Members of the Church of Jesus Christ of Latter-day Saints (or Mormons) began migrating from Missouri to Commerce (renamed Nauvoo), in western Illinois, in 1839. In its prime, Nauvoo rivaled Chicago in size and population, and Mormon activities, including the secret practice of polygamy among the church's hierarchy, attracted the notice of Chicago journalists. Part of the correspondence between church founder Joseph Smith and the Chicago Democrat's John Wentworth became the denomination's Articles of Faith.

The Mormon presence in Illinois declined with Smith's death in 1844 and the forced departure in 1846 of most church members for what is now Utah. The Utah-based church resumed its proselyting activities in Chicago in the early twentieth century, however, and eventually built a temple, dedicated in 1985, in suburban Glenview. While many Mormons who migrated to Chicago from Utah after World War II lived in the suburbs, in the late 1970s the church undertook an aggressive missionary program in the city, which resulted in the racial integration of urban congregations. By the end of the twentieth century, metropolitan Chicago's 55 Mormon congregations included approximately 20,000 members.

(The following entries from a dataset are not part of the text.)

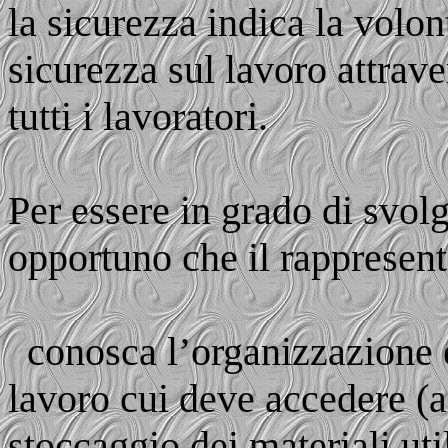
la sicurezza indica la volont
sicurezza sul lavoro attrave
tutti i lavoratori.
Per essere in grado di svol
opportuno che il rappresent
conosca l’organizzazione e
lavoro cui deve accedere (ar
stoccaggio dei materiali uti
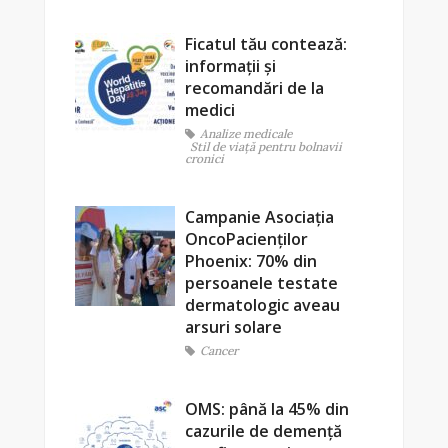
Ficatul tău contează:
informații și
recomandări de la
medici
Analize medicale
Stil de viaţă pentru bolnavii
cronici
Campanie Asociația
OncoPacienților
Phoenix: 70% din
persoanele testate
dermatologic aveau
arsuri solare
Cancer
OMS: până la 45% din
cazurile de demență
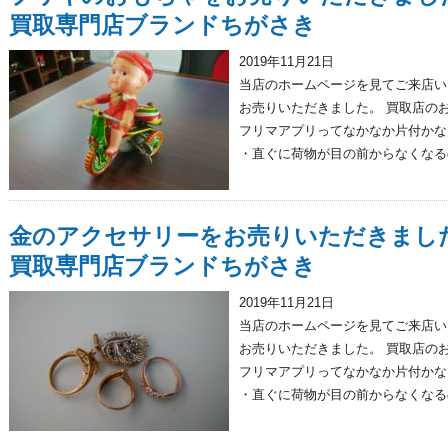
買取専門店ブランドちがさき
2019年11月21日
当店のホームページを見てご来店い
お売りいただきました。 買取店のお
フリマアプリってなかなか片付かな
・直ぐに荷物が目の前からなくなるの
金のアクセサリーをお売りいただきまし
買取専門店ブランドちがさき
2019年11月21日
当店のホームページを見てご来店い
お売りいただきました。 買取店のお
フリマアプリってなかなか片付かな
・直ぐに荷物が目の前からなくなるの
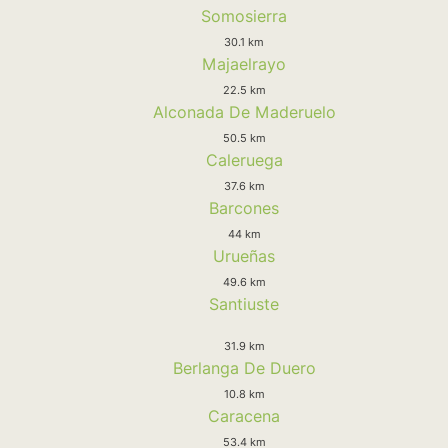
Somosierra
30.1 km
Majaelrayo
22.5 km
Alconada De Maderuelo
50.5 km
Caleruega
37.6 km
Barcones
44 km
Urueñas
49.6 km
Santiuste
31.9 km
Berlanga De Duero
10.8 km
Caracena
53.4 km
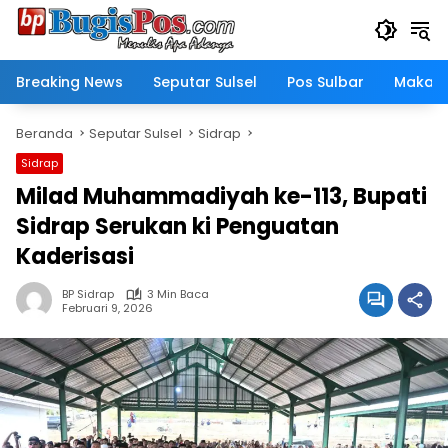
Langsung
ke
konten
Breaking News
Seputar Sulsel
Pos Sulbar
Makass
Beranda
Seputar Sulsel
Sidrap
Sidrap
Milad Muhammadiyah ke-113, Bupati
Sidrap Serukan ki Penguatan
Kaderisasi
BP Sidrap
3 Min Baca
Februari 9, 2026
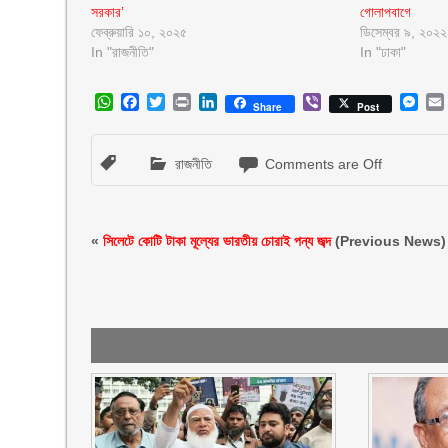
সরকার’
গোলাপবাগে
ফেব্রুয়ারি ১০, ২০২৫
ডিসেম্বর ৯, ২০২২
In "রাজনীতি"
In "ঢাকা"
WhatsApp
Facebook
Twitter
Print
LinkedIn
Viber
Mes
Share
Post
রাজনীতি
Comments are Off
«
সিলেটে কোটি টাকা মূল্যের ভারতীয় চোরাই পন্য জব্দ
(Previous News)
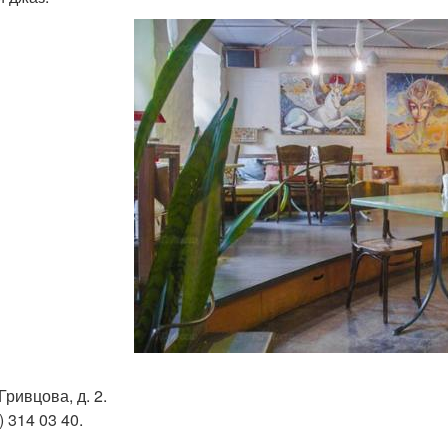
 Гривцова, д. 2.
) 314 03 40.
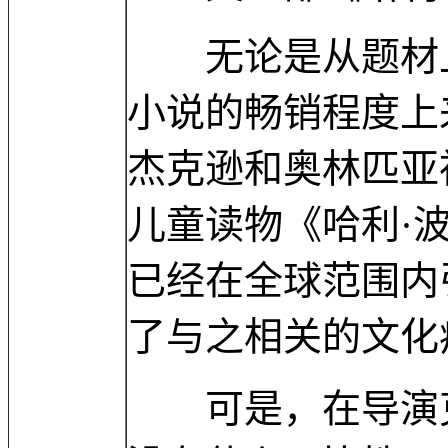
无论是从题材上
小说的畅销程度上
杰克逊和奥林匹亚
儿童读物《哈利·
已经在全球范围内
了与之相关的文化
可是，在导演克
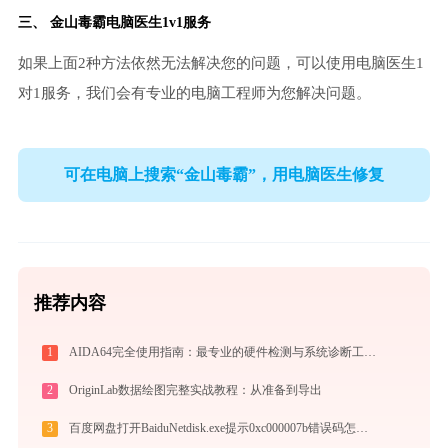
三、
金山毒霸电脑医生
1v1服务
如果上面2种方法依然无法解决您的问题，可以使用电脑医生1
对1服务，我们会有专业的电脑工程师为您解决问题。
可在电脑上搜索“金山毒霸”，用电脑医生修复
推荐内容
1
AIDA64完全使用指南：最专业的硬件检测与系统诊断工具从入门到精通（2026最新）
2
OriginLab数据绘图完整实战教程：从准备到导出
3
百度网盘打开BaiduNetdisk.exe提示0xc000007b错误码怎么办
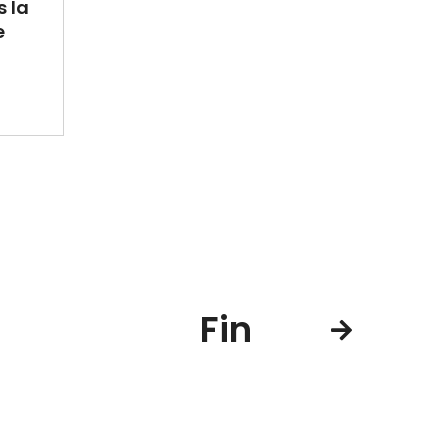
 la
e
Fin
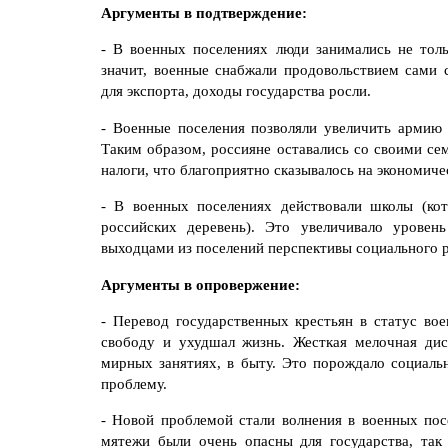
Аргументы в подтверждение:
- В военных поселениях люди занимались не тол
значит, военные снабжали продовольствием сами с
для экспорта, доходы государства росли.
- Военные поселения позволяли увеличить армию 
Таким образом, россияне оставались со своими се
налоги, что благоприятно сказывалось на экономич
- В военных поселениях действовали школы (ко
российских деревень). Это увеличивало уровен
выходцами из поселений перспективы социального р
Аргументы в опровержение:
- Перевод государственных крестьян в статус во
свободу и ухудшал жизнь. Жесткая мелочная ди
мирных занятиях, в быту. Это порождало социальн
проблему.
- Новой проблемой стали волнения в военных посе
мятежи были очень опасны для государства, та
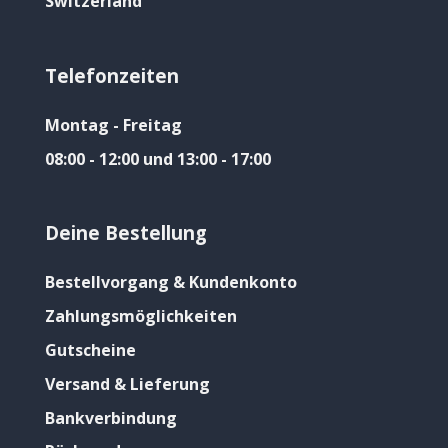
Switzerland
Telefonzeiten
Montag - Freitag
08:00 - 12:00 und 13:00 - 17:00
Deine Bestellung
Bestellvorgang & Kundenkonto
Zahlungsmöglichkeiten
Gutscheine
Versand & Lieferung
Bankverbindung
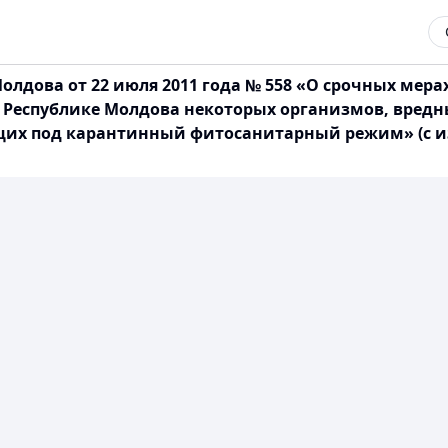
лдова от 22 июля 2011 года № 558 «О срочных мера
 Республике Молдова некоторых организмов, вредны
щих под карантинный фитосанитарный режим» (с 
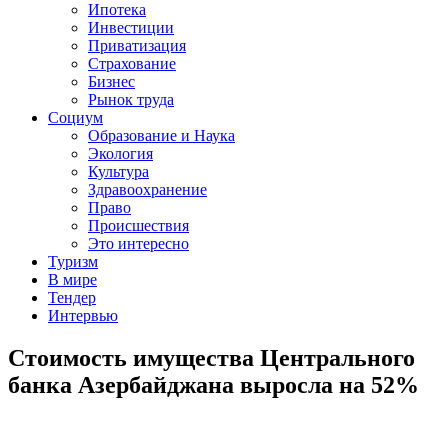
Ипотека
Инвестиции
Приватизация
Страхование
Бизнес
Рынок труда
Социум
Образование и Наука
Экология
Культура
Здравоохранение
Право
Происшествия
Это интересно
Туризм
В мире
Тендер
Интервью
Стоимость имущества Центрального
банка Азербайджана выросла на 52%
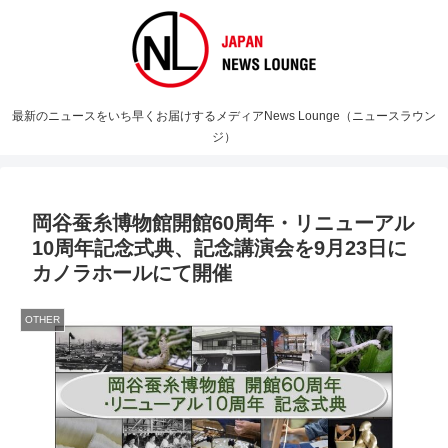
最新のニュースをいち早くお届けするメディアNews Lounge（ニュースラウン
ジ）
岡谷蚕糸博物館開館60周年・リニューアル
10周年記念式典、記念講演会を9月23日に
カノラホールにて開催
OTHER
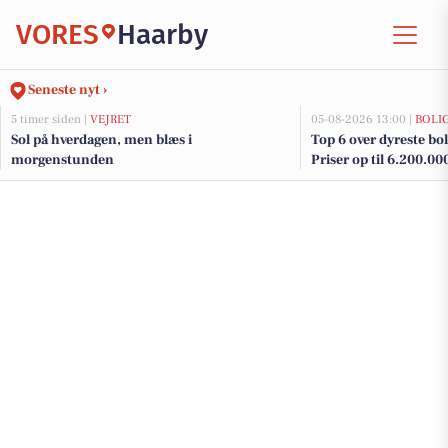
VORES
Haarby
Seneste nyt ›
5 timer siden |
VEJRET
05-08-2026 13:00 |
BOLI
Sol på hverdagen, men blæs i
Top 6 over dyreste boli
morgenstunden
Priser op til 6.200.00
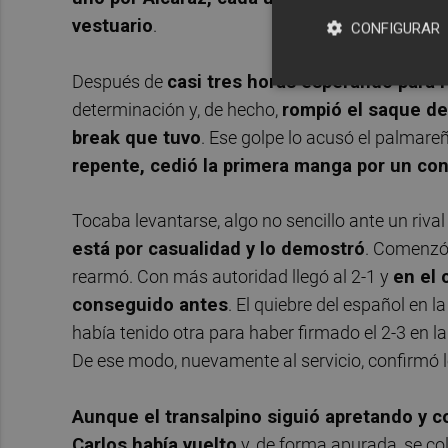
vestuario
.
CONFIGURAR
Después de
casi tres horas esperando para 
determinación y, de hecho,
rompió el saque de
break que tuvo
. Ese golpe lo acusó el palmare
repente, cedió la primera manga por un co
Tocaba levantarse, algo no sencillo ante un riv
está por casualidad y lo demostró
. Comenzó 
rearmó. Con más autoridad llegó al 2-1 y
en el 
conseguido antes
. El quiebre del español en 
había tenido otra para haber firmado el 2-3 en la
De ese modo, nuevamente al servicio, confirmó lo
Aunque el transalpino siguió apretando y co
Carlos había vuelto
y, de forma apurada, se col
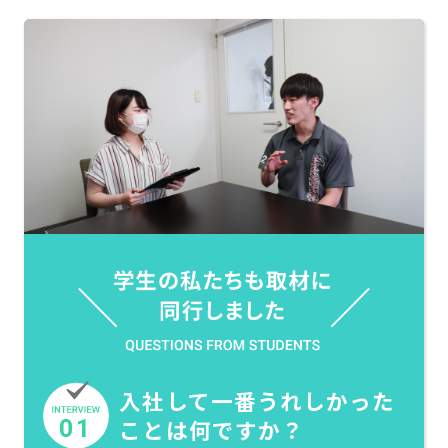
入社して一番うれしかった
01
ことは何ですか？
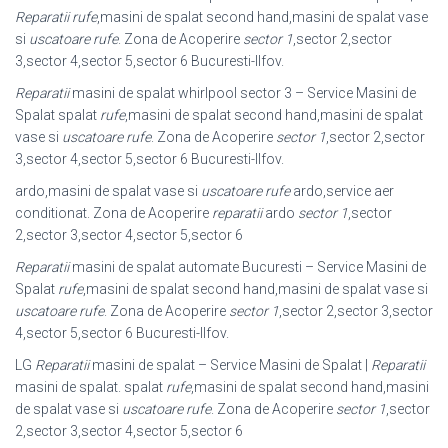
Reparatii
rufe
,
masini de spalat second hand,masini de spalat vase
si
uscatoare rufe
. Zona de Acoperire
sector 1
,sector 2,sector
3,sector 4,sector 5,sector 6 Bucuresti-Ilfov.
Reparatii
masini de spalat whirlpool sector 3 – Service Masini de
Spalat spalat
rufe
,masini de spalat second hand,masini de spalat
vase si
uscatoare rufe
. Zona de Acoperire
sector 1
,sector 2,sector
3,sector 4,sector 5,sector 6 Bucuresti-Ilfov.
ardo,masini de spalat vase si
uscatoare rufe
ardo,service aer
conditionat. Zona de Acoperire
reparatii
ardo
sector 1
,sector
2,sector 3,sector 4,sector 5,sector 6
Reparatii
masini de spalat automate Bucuresti – Service Masini de
Spalat
rufe
,
masini de spalat second hand,masini de spalat vase si
uscatoare rufe
. Zona de Acoperire
sector 1
,sector 2,sector 3,sector
4,sector 5,sector 6 Bucuresti-Ilfov.
LG
Reparatii
masini de spalat – Service Masini de Spalat |
Reparatii
masini de spalat. spalat
rufe
,masini de spalat second hand,masini
de spalat vase si
uscatoare rufe
. Zona de Acoperire
sector 1
,sector
2,sector 3,sector 4,sector 5,
sector 6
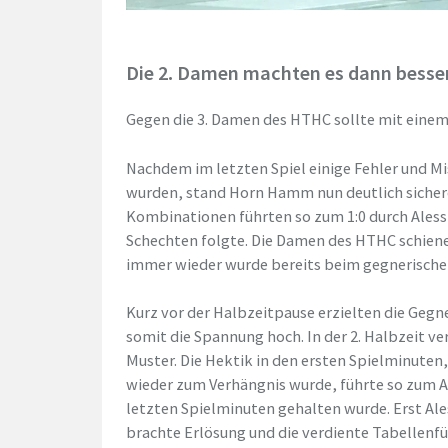
Die 2. Damen machten es dann besser
Gegen die 3. Damen des HTHC sollte mit einem
Nachdem im letzten Spiel einige Fehler und M
wurden, stand Horn Hamm nun deutlich sicher
Kombinationen führten so zum 1:0 durch Alessi
Schechten folgte. Die Damen des HTHC schiene
immer wieder wurde bereits beim gegnerischen
Kurz vor der Halbzeitpause erzielten die Gegn
somit die Spannung hoch. In der 2. Halbzeit ve
Muster. Die Hektik in den ersten Spielminute
wieder zum Verhängnis wurde, führte so zum Aus
letzten Spielminuten gehalten wurde. Erst Ale
brachte Erlösung und die verdiente Tabellenfü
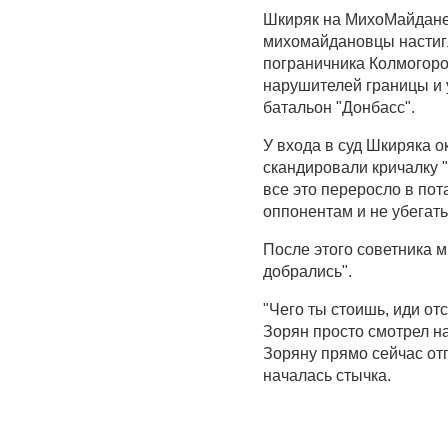
Шкиряк на МихоМайдане 
михомайдановцы настигл
пограничника Колмогоров
нарушителей границы и
батальон "Донбасс".
У входа в суд Шкиряка о
скандировали кричалку "
все это переросло в пот
оппонентам и не убегать
После этого советника м
добрались".
"Чего ты стоишь, иди от
Зорян просто смотрел н
Зоряну прямо сейчас отп
началась стычка.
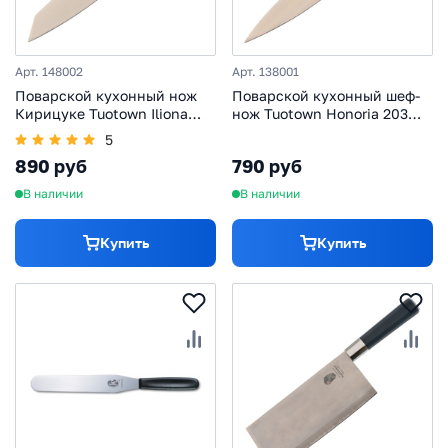
Арт. 148002
Арт. 138001
Поварской кухонный нож
Поварской кухонный шеф-
Кирицуке Tuotown Iliona
нож Tuotown Honoria 203
202 мм, сталь 1.4116
мм, сталь 1.4116
5
890 руб
790 руб
В наличии
В наличии
Купить
Купить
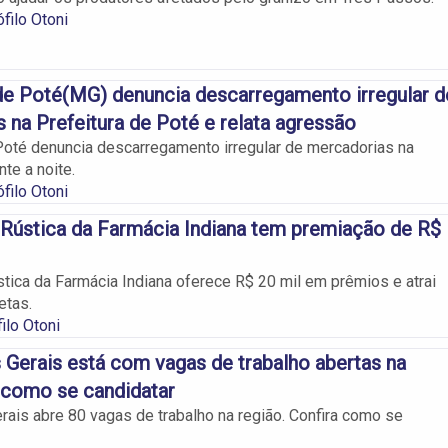
filo Otoni
e Poté(MG) denuncia descarregamento irregular d
 na Prefeitura de Poté e relata agressão
oté denuncia descarregamento irregular de mercadorias na
nte a noite.
filo Otoni
 Rústica da Farmácia Indiana tem premiação de R$
stica da Farmácia Indiana oferece R$ 20 mil em prêmios e atrai
etas.
ilo Otoni
 Gerais está com vagas de trabalho abertas na
a como se candidatar
rais abre 80 vagas de trabalho na região. Confira como se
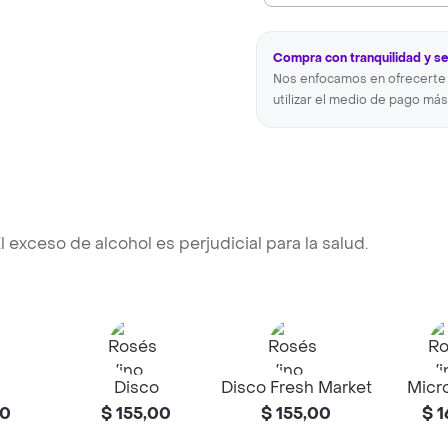
Compra con tranquilidad y s
Nos enfocamos en ofrecerte 
utilizar el medio de pago más
 El exceso de alcohol es perjudicial para la salud.
Disco
Disco Fresh Market
Micr
00
$ 155,00
$ 155,00
$ 1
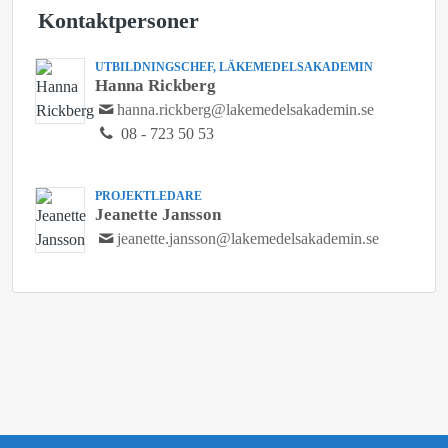
Kontaktpersoner
UTBILDNINGSCHEF, LÄKEMEDELSAKADEMIN
Hanna Rickberg
hanna.rickberg@lakemedelsakademin.se
08 - 723 50 53
PROJEKTLEDARE
Jeanette Jansson
jeanette.jansson@lakemedelsakademin.se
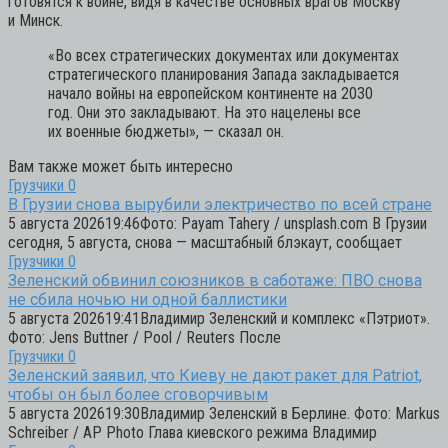
готовятся к войне, видя в качестве основных врагов Москву
и Минск.
«Во всех стратегических документах или документах
стратегического планирования Запада закладывается
начало войны на европейском континенте на 2030
год. Они это закладывают. На это нацелены все
их военные бюджеты»,
— сказал он.
Вам также может быть интересно
Грузчики
0
В Грузии снова вырубили электричество по всей стране
5 августа 202619:46Фото: Payam Tahery / unsplash.com В Грузии
сегодня, 5 августа, снова — масштабный блэкаут, сообщает
Грузчики
0
Зеленский обвинил союзников в саботаже: ПВО снова
не сбила ночью ни одной баллистики
5 августа 202619:41Владимир Зеленский и комплекс «Пэтриот».
Фото: Jens Buttner / Pool / Reuters После
Грузчики
0
Зеленский заявил, что Киеву не дают ракет для Patriot,
чтобы он был более сговорчивым
5 августа 202619:30Владимир Зеленский в Берлине. Фото: Markus
Schreiber / AP Photo Глава киевского режима Владимир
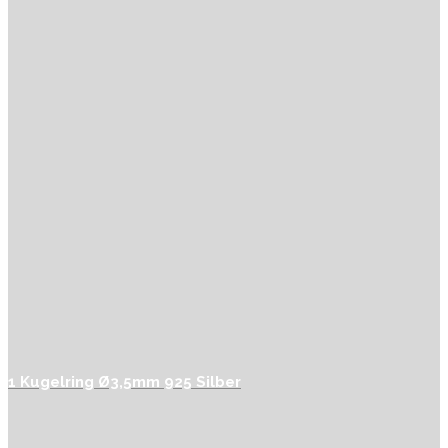
1 Kugelring Ø3,5mm 925 Silber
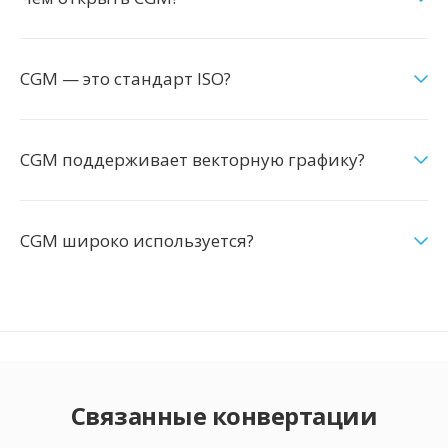
CGM — это стандарт ISO?
CGM поддерживает векторную графику?
CGM широко используется?
Связанные конвертации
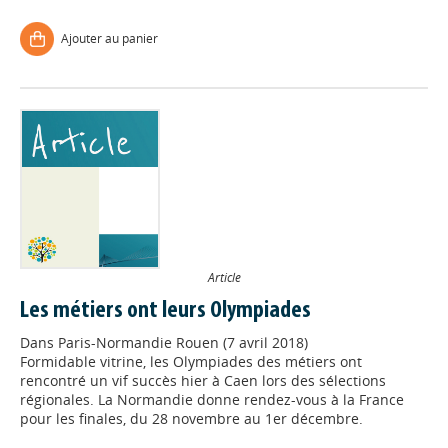
Ajouter au panier
Article
Les métiers ont leurs Olympiades
Dans
Paris-Normandie Rouen (7 avril 2018)
Formidable vitrine, les Olympiades des métiers ont
rencontré un vif succès hier à Caen lors des sélections
régionales. La Normandie donne rendez-vous à la France
pour les finales, du 28 novembre au 1er décembre.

Chicago is also important as a center for the Reorganized Church of Jesus Christ of Latter Day Saints, established in 1860 by Joseph Smith III, who united a wide array of dissident Mormon groups. In 1866 Reorganized church leaders moved their headquarters from Nauvoo to Plano, the church's flagship congregation until the 1880s. With 10 Reorganized congregations, metropolitan Chicago has become one of two or three “heartlands” of the Reorganized church. Renamed the Community of Christ in 2001, the church has remained separate from its Utah-based parent.

Bibliography
Launius, Roger D. Joseph Smith III: Pragmatic Prophet. 1995.
Launius, Roger D., and John E. Hallwas, ed. Kingdom on the Mississippi Revisited. 1996.
Shipps, Jan. Mormonism: The Story of a New Religious Tradition. 1987.